Two officers at Stanley were hospitalized following an April 16 assault by an inmate. The seriousness of the attack and injuries sustained were downplayed by department administrators. Later that same week, in an additional assault, another officer was seriously injured fending off an inmate attack. This follows an assault at Racine Correctional Facility earlier in the month, and a flurry of injuries over the preceding months at other facilities.
"Correctional officers have long understood that they work in dangerous conditions. But what has changed is that they no longer have a way to speak out about their concerns without fear of reprisal from above," said Troy Bauch, an AFSCME Council 24 staff representative and former correctional officer.
When Gov. Scott Walker tore up contract language that established work rules over decades of give-and-take negotiations, one of the casualties was morale, and another was monthly labor-management meetings at each facility. In these meetings, workers could speak openly and share concerns while also understanding the perspective of their managers.
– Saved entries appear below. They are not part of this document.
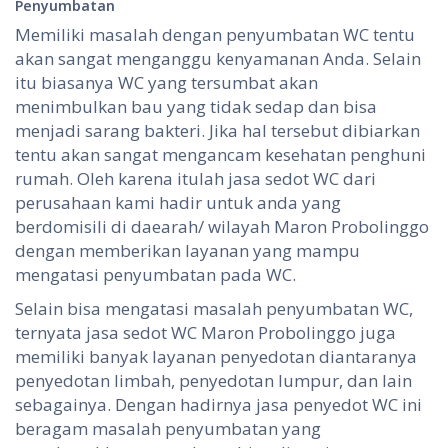
Penyumbatan
Memiliki masalah dengan penyumbatan WC tentu
akan sangat menganggu kenyamanan Anda. Selain
itu biasanya WC yang tersumbat akan
menimbulkan bau yang tidak sedap dan bisa
menjadi sarang bakteri. Jika hal tersebut dibiarkan
tentu akan sangat mengancam kesehatan penghuni
rumah. Oleh karena itulah jasa sedot WC dari
perusahaan kami hadir untuk anda yang
berdomisili di daearah/ wilayah Maron Probolinggo
dengan memberikan layanan yang mampu
mengatasi penyumbatan pada WC.
Selain bisa mengatasi masalah penyumbatan WC,
ternyata jasa sedot WC Maron Probolinggo juga
memiliki banyak layanan penyedotan diantaranya
penyedotan limbah, penyedotan lumpur, dan lain
sebagainya. Dengan hadirnya jasa penyedot WC ini
beragam masalah penyumbatan yang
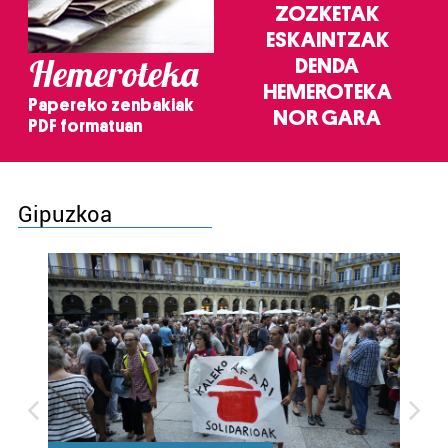
ZOZKETAK
ESKAINTZAK
Hemeroteka
DENDA
HEMEROTEKA
Papereko zenbakiak
NOR GARA
PDF formatuan
Gipuzkoa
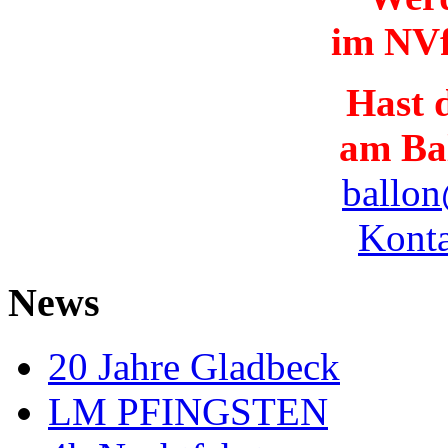
im NVf
Hast d
am Ba
ballon
Konta
News
20 Jahre Gladbeck
LM PFINGSTEN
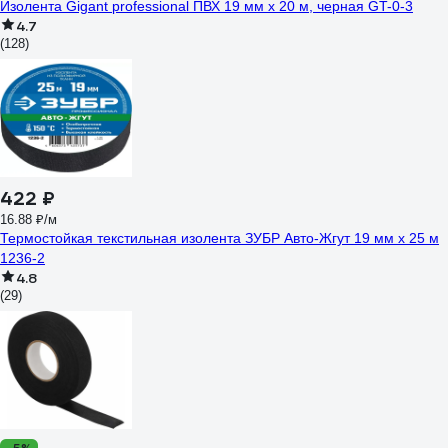
Изолента Gigant professional ПВХ 19 мм х 20 м, черная GT-0-3
4.7
(128)
422 ₽
16.88 ₽/м
Термостойкая текстильная изолента ЗУБР Авто-Жгут 19 мм х 25 м
1236-2
4.8
(29)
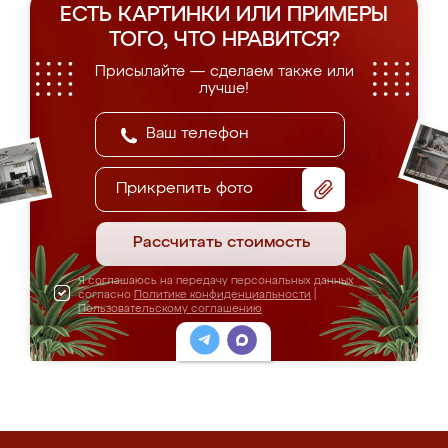
ЕСТЬ КАРТИНКИ ИЛИ ПРИМЕРЫ
ТОГО, ЧТО НРАВИТСЯ?
Присылайте — сделаем также или
лучше!
Прикрепить фото
Рассчитать стоимость
Я соглашаюсь на передачу персональных данных
согласно
Политике конфиденциальности
|
Пользовательскому соглашению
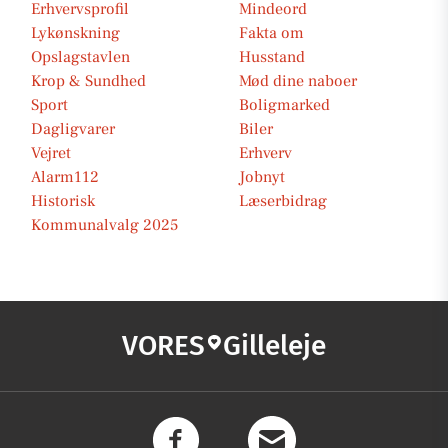
Erhvervsprofil
Mindeord
Lykønskning
Fakta om
Opslagstavlen
Husstand
Krop & Sundhed
Mød dine naboer
Sport
Boligmarked
Dagligvarer
Biler
Vejret
Erhverv
Alarm112
Jobnyt
Historisk
Læserbidrag
Kommunalvalg 2025
VORES
Gilleleje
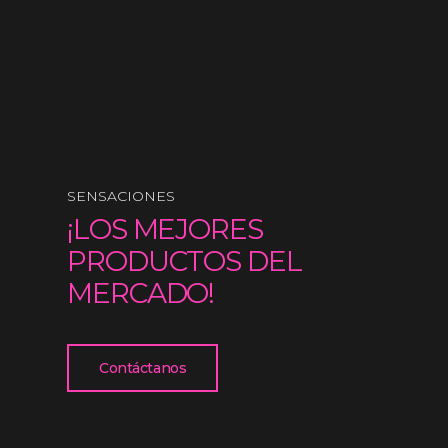
SENSACIONES
¡LOS MEJORES
PRODUCTOS DEL
MERCADO!
Contáctanos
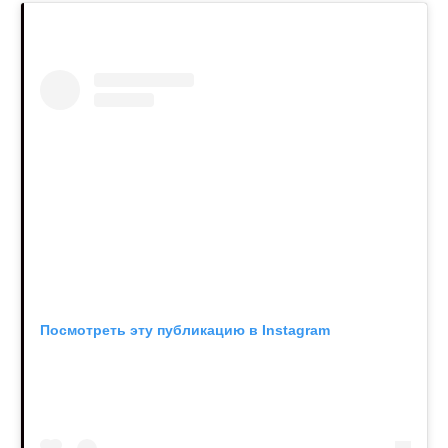
Посмотреть эту публикацию в Instagram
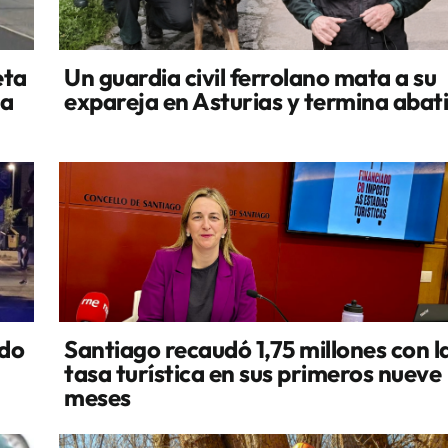
eta
Un guardia civil ferrolano mata a su
la
expareja en Asturias y termina abat
ado
Santiago recaudó 1,75 millones con l
tasa turística en sus primeros nueve
meses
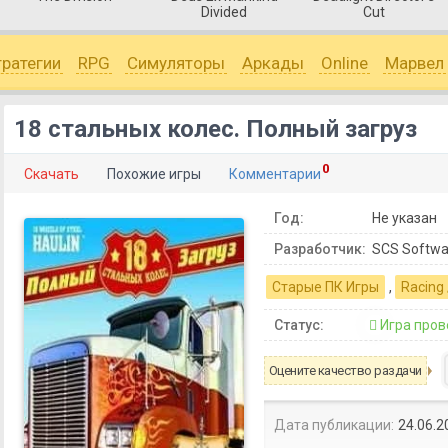
Divided
Cut
тратегии
RPG
Симуляторы
Аркады
Online
Марвел
18 стальных колес. Полный загруз
0
Скачать
Похожие игры
Комментарии
Год:
Не указан
Разработчик:
SCS Softwa
Старые ПК Игры
,
Racing 
Статус:
Игра пров
Оцените качество раздачи
Дата публикации:
24.06.2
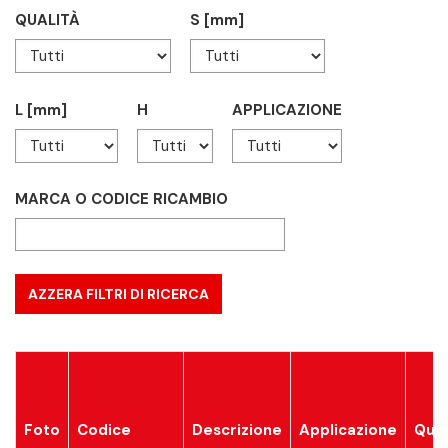
QUALITÀ
S [mm]
L [mm]
H
APPLICAZIONE
MARCA O CODICE RICAMBIO
Foto
Codice
Descrizione
Applicazione
Qual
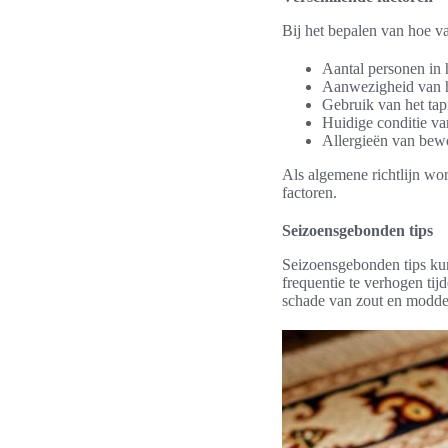
Bij het bepalen van hoe va
Aantal personen in
Aanwezigheid van h
Gebruik van het tapi
Huidige conditie va
Allergieën van bew
Als algemene richtlijn wor
factoren.
Seizoensgebonden tips
Seizoensgebonden tips kun
frequentie te verhogen ti
schade van zout en modder 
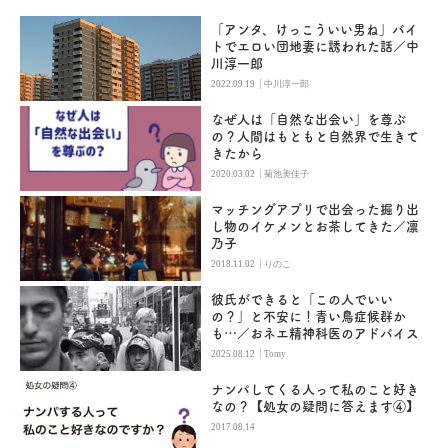
「アンタ、けっこういい男ね」バイ
トでエロい団地妻に誘われた話／中
川淳一郎
|
2022.09.19
中川淳一郎
なぜ人は「自然な出会い」を尊ぶ
の？人間はもともと自然界で生きて
きたから
|
2020.03.02
菊池美佳子
マッチングアプリで出会った掘り出
し物のイケメンとお茶してきた／凛
乃子
|
2018.11.02
りのこ
彼氏ができると「この人でいい
の？」と不安に！青い鳥症候群か
も…／おネエ精神科医のアドバイス
|
2025.08.12
Tomy
ナンパしてくる人って私のこと好き
なの？【処女の疑問に答えます④】
2017.08.14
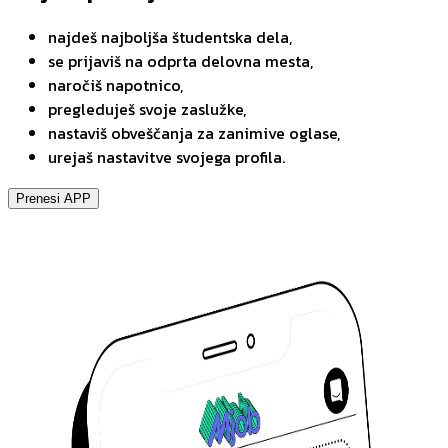
najdeš najboljša študentska dela,
se prijaviš na odprta delovna mesta,
naročiš napotnico,
pregleduješ svoje zaslužke,
nastaviš obveščanja za zanimive oglase,
urejaš nastavitve svojega profila.
Prenesi APP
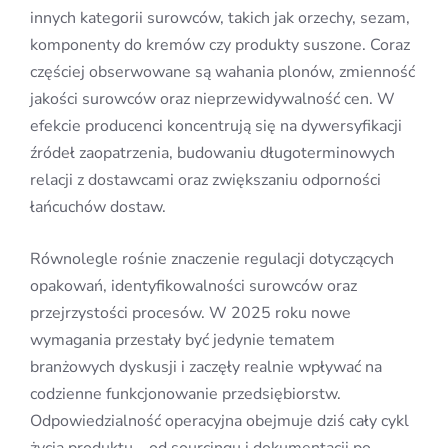
innych kategorii surowców, takich jak orzechy, sezam,
komponenty do kremów czy produkty suszone. Coraz
częściej obserwowane są wahania plonów, zmienność
jakości surowców oraz nieprzewidywalność cen. W
efekcie producenci koncentrują się na dywersyfikacji
źródeł zaopatrzenia, budowaniu długoterminowych
relacji z dostawcami oraz zwiększaniu odporności
łańcuchów dostaw.
Równolegle rośnie znaczenie regulacji dotyczących
opakowań, identyfikowalności surowców oraz
przejrzystości procesów. W 2025 roku nowe
wymagania przestały być jedynie tematem
branżowych dyskusji i zaczęły realnie wpływać na
codzienne funkcjonowanie przedsiębiorstw.
Odpowiedzialność operacyjna obejmuje dziś cały cykl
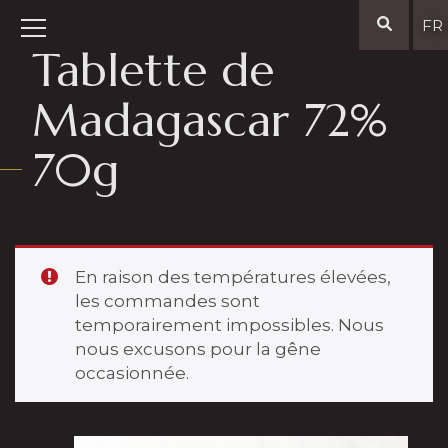
FR
Tablette de
Madagascar 72%
70g
En raison des températures élevées,
les commandes sont
temporairement impossibles. Nous
nous excusons pour la gêne
occasionnée.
The administration is promising to begin holding "employee collaboration meetings" after eight months of silence, but those meetings will only involve employees who are hand picked by management. Employees who participate will do so with no guarantee that any criticisms they may raise will not be held against them. "These meetings will be little more than window dressing. You can't expect employees to speak openly about problems when anything they say can, and probably will, be used against them," Bauch said.
"Morale is at an all time low. Vacancies are at a record high. Mistakes are happening that can and should be corrected. But all we hear from management is 'your concerns are noted'. That's not communication. That's a blow off," Bauch said.
"The people who work in correctional facilities are professionals. They deserve to be treated with respect by their employer," Bauch said.